Félix García Moriyón - Es habitual criticar el estado de Israel centrando la atención en su vergonzosa política en los territorios ocupados y en el tratamiento que da a los palestinos, a quienes somete a constantes vejaciones. Prácticas como los asesinatos selectivos o la demolición de casas de familiares de terroristas hieren profundamente el ánimo de aquellas personas cuya sensibilidad moral no ha sido ya completamente destruida.


No obstante, son muchas las personas que consideran que, abstrayendo esa política “exterior” del gobierno israelí, avalada por la mayoría de la población en sucesivas elecciones, el estado es una democracia, muy superior desde luego a los regímenes políticos de todos sus vecinos árabes. Es más, en el índice de desarrollo humano recientemente publicado, Israel aparece en un honroso puesto 23, precedida tan sólo por casi todos los países europeos, más Canadá, Australia, Estados Unidos y Japón. La presencia de partidos, la celebración periódica de elecciones políticas, la independencia de la justicia y una aceptable libertad de expresión, parecen reforzar una visión positiva de la existencia de libertad, igualdad y solidaridad en dosis suficientes como para obtener  holgadamente el certificado de homologación democrática. Existen, sin embargo, rasgos decisivos en la vida política israelí que lo alejan claramente de una democracia y nos deben llevar más bien a la conclusión contraria.
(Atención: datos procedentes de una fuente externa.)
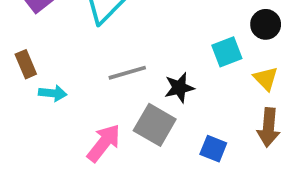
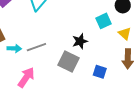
gray line: (127, 73) -> (36, 47), moved
pink arrow: (104, 143) -> (26, 77), moved

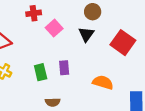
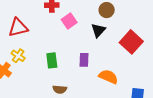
purple rectangle: (64, 68) -> (84, 60), moved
Para empezar, como bien indica la palabra, la democracia se caracteriza por el poder del pueblo, del ‘demos’, y este viene definido por su condición de ciudadano, sin que suponga ningún problema la nacionalidad, el sexo o las creencias religiosas. Todas las personas que viven en un territorio perfectamente definido son ciudadanos con igualdad de derechos. Pues bien, el estado de Israel es un estado que reconoce a todo los judíos del mundo como ciudadanos, independientemente de donde vivan y bastando sólo la declaración explícita de querer ser ciudadano del país. La inmigración de los judíos está automáticamente admitida, lo que no ocurre con personas de otra confesión religiosa u otro grupo étnico, aunque no es del todo correcto identificar la condición de judío con una específica condición étnica habida cuenta de los diferentes grupos de judíos presentes en Israel y el mundo.


Debido a esta definición, las fronteras del estado se diluyen de forma intencionada, lo que ayuda a entender la facilidad con la que el gobierno ha intervenido muy lejos de sus fronteras cuando ha considerado que estaba en juego la seguridad de un judío (por tanto, de un ciudadano del estado). El tema es especialmente grave en el caso de los numerosos asentamientos ilegales enclavados en los territorios ocupados. La integridad y seguridad de esos judíos debe ser defendida a cualquier precio, puesto que, aun viviendo fuera del territorio de Israel, son ciudadanos de dicho estado. No protegerlos sería negar la idiosincrasia del estado israelí.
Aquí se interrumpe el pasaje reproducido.